Altare d’argento di S.Giovanni Battista

     ALTARE D’ARGENTO di SAN GIOVANNI BATTISTA.

    Dopo un complesso restauro durato sei anni, è tornato a splendere l’Altare d’argento, commissionato nel 1366 dall’Arte di Calimala, una delle più potenti e ricche corporazioni fiorentine che si occupava di commerciare lana e tessuti, come dossale centrale per il  Battistero di Firenze.

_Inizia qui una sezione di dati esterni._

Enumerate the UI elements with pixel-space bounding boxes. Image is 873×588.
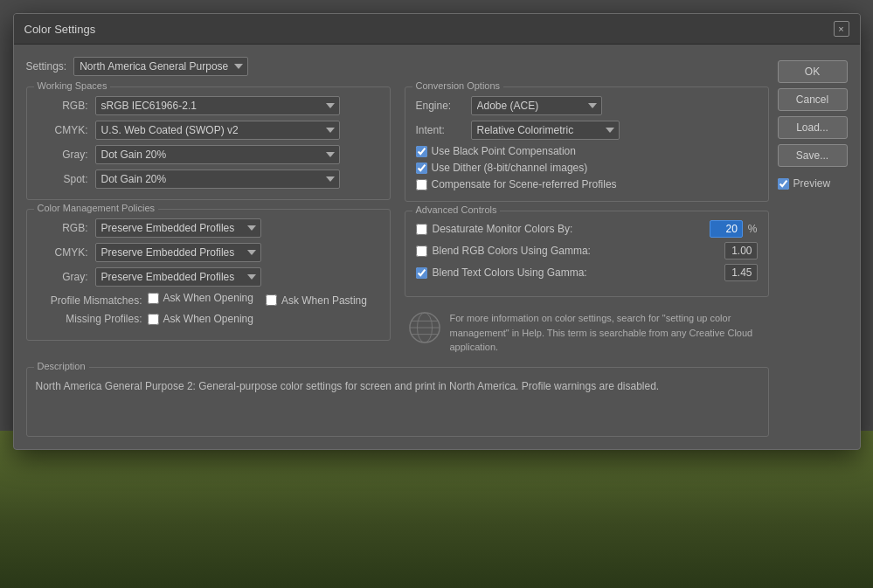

    Per realizzare le dodici formelle (otto frontali e quattro laterali) con gli episodi della vita di San Giovanni Battista, patrono della città,  furono utilizzati oltre 200 chilogrammi d’argento  lavorato con la tecnica dello sbalzo e circa 1050 placchette smaltate policrome, insieme a raffinate dorature. Inizialmente, i maestri orafi incaricati furono Betto di Geri e Leonardo di ser Giovanni, ma successivamente altri artisti, tra cui Verrocchio, autore della Decollazione del Battista, contribuirono a portare a termine la monumentale opera (31x150x88), sintesi  delle principali tendenze dell’oreficeria e della scultura nel periodo di transizione tra tardo gotico e Rinascimento.

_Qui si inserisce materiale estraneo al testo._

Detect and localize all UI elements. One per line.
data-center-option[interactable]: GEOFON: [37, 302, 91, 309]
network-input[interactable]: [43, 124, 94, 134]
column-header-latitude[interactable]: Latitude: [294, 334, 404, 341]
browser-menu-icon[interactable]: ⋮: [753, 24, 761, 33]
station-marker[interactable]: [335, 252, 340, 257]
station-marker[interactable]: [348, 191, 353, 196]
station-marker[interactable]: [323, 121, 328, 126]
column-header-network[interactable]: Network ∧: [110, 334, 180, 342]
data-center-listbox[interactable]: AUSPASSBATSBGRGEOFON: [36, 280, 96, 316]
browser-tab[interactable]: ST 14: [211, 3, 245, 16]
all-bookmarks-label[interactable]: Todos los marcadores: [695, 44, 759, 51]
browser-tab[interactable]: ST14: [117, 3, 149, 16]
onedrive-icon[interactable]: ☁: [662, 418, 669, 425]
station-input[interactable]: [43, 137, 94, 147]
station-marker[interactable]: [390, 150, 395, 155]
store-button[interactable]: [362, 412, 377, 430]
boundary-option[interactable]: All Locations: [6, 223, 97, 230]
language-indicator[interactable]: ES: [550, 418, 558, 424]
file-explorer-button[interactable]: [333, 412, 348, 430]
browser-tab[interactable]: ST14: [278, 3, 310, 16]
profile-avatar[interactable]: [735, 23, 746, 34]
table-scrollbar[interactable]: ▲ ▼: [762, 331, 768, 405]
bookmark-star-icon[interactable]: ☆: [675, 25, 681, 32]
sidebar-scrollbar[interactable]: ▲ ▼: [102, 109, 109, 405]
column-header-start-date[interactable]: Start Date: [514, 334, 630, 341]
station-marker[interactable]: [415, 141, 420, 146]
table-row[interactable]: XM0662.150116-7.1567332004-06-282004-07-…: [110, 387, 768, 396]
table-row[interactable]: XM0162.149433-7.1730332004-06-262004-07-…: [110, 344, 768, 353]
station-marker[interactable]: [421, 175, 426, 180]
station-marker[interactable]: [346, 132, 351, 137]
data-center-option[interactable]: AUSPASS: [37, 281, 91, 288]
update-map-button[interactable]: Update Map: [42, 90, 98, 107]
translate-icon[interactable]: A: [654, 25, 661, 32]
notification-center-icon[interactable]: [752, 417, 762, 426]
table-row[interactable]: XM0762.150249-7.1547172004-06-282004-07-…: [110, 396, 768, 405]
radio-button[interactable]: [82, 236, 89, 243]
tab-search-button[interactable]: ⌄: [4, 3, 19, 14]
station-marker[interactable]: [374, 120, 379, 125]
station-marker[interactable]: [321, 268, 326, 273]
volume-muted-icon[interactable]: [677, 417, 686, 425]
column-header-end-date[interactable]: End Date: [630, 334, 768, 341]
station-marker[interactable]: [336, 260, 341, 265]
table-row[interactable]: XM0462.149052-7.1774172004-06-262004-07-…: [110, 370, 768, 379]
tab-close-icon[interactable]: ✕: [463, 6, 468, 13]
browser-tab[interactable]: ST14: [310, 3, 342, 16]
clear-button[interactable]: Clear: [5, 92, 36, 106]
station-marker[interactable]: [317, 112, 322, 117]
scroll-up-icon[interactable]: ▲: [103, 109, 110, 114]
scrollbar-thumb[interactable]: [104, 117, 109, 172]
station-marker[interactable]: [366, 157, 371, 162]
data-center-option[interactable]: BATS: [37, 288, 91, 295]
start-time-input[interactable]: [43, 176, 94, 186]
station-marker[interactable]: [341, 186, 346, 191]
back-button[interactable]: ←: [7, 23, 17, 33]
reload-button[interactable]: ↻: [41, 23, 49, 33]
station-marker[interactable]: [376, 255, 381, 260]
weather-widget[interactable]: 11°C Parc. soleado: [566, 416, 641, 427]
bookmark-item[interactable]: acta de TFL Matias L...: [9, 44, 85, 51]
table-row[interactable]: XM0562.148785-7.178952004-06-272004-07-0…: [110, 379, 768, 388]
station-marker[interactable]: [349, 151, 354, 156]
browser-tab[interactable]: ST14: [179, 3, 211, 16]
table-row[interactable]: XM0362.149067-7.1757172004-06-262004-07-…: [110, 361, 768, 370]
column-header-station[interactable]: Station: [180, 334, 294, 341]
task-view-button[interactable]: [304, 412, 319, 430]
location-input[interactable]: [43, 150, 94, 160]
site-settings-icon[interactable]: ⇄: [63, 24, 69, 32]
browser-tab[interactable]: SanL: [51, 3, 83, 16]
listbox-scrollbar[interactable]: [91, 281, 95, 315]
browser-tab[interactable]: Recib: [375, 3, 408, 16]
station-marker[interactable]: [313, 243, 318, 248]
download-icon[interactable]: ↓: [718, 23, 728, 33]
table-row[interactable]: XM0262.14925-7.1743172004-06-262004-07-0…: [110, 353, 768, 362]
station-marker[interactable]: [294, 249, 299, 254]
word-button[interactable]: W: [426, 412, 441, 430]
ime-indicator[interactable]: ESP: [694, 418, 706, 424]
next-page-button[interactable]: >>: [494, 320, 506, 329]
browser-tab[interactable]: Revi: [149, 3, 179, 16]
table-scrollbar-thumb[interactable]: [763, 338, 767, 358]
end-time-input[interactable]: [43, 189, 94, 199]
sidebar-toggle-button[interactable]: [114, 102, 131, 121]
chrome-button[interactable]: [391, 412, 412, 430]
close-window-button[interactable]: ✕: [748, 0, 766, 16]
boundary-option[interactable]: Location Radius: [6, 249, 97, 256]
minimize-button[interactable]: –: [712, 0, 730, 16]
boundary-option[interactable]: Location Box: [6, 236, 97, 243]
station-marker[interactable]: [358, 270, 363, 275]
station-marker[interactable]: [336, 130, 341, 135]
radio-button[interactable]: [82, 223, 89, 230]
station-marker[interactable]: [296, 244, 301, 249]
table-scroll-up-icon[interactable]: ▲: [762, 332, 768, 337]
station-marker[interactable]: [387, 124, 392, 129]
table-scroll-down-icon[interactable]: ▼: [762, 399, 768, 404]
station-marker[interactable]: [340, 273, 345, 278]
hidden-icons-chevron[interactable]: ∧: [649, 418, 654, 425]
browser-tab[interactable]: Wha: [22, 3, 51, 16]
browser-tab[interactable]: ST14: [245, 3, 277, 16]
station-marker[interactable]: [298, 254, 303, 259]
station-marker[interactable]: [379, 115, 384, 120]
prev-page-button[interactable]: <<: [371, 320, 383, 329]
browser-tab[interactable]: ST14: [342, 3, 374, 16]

    L’elegante struttura architettonica è formata da una base in legno, modanata e dorata, su cui poggiano piccoli pilastri poligonali decorati con nicchie che ospitano figure di santi, modularità che si ripete anche nel fregio superiore. Al centro, tra gli otto pannelli, è posta un’edicola proveniente dalla bottega di Lorenzo Ghiberti , con la statua di San Giovanni Battista, opera di Michelozzo di Bartolomeo, eccellente mediatore stilistico e divulgatore del linguaggio rinascimentale, i cui dettami di classicità e sobrietà sono ben riconoscibili anche nella cornice lignea superiore che corona il prezioso insieme, ultimata nel 1483.

    Alla fine del XIV secolo, il dossale fu addossato a un altare mobile, situato al centro del Battistero, su cui  due volte l’anno si esponeva ai fedeli anche il Tesoro dello stesso tempio, in occasione dei festeggiamenti del santo patrono (24 giugno) e per ricordare il battesimo di Cristo ( 13 gennaio). Nel 1447, infine, fu trasformato in altare autonomo.

    Smontato in oltre 1500 pezzi e sottoposto a scrupolose indagini diagnostiche, il capolavoro è stato ripulito e consolidato con integrazioni diversificate e calibrate in funzione delle esigenze conservative specifiche, relative ai diversi materiali costitutivi. Il lungo e difficile intervento è stato possibile grazie alla collaborazione tra l’Opificio delle Pietre Dure e l’Opera di Santa Maria del Fiore di Firenze, autori anche del restauro della Croce in argento sbalzato, cesellato e smaltato, eseguita da Antonio del Pollaiolo e collaboratori, nel 1457, che faceva parte del Tesoro del Battistero.

    In questo caso, è’ stato però adottato un iter operativo differente, incentrato sulla rimozione dei sali verdi di rame e della vernice protettiva che ricopriva la gigantesca croce, alta quasi due metri  e per la cui esecuzione ci vollero 50 chili d’argento e 3036 fiorini d’oro. Commissionata dall’Arte di Calimala, come reliquiario  per custodire un frammento della Croce di Cristo che, secondo la leggenda, era stato donata alla città da Carlo Magno, perse ben presto la sua funzione originaria e vide l’aggiunta del Crocifisso e di due statuette laterali.

    Seppur mancante di alcuni smalti traslucidi, si può tuttavia apprezzare la finissima incisione che si deve al Pollaiolo e alla sua bottega, una delle più floride della Firenze rinascimentale.

    Entrambi i capolavori sono stati nuovamente collocati nel museo dell’Opera del Duomo di Firenze.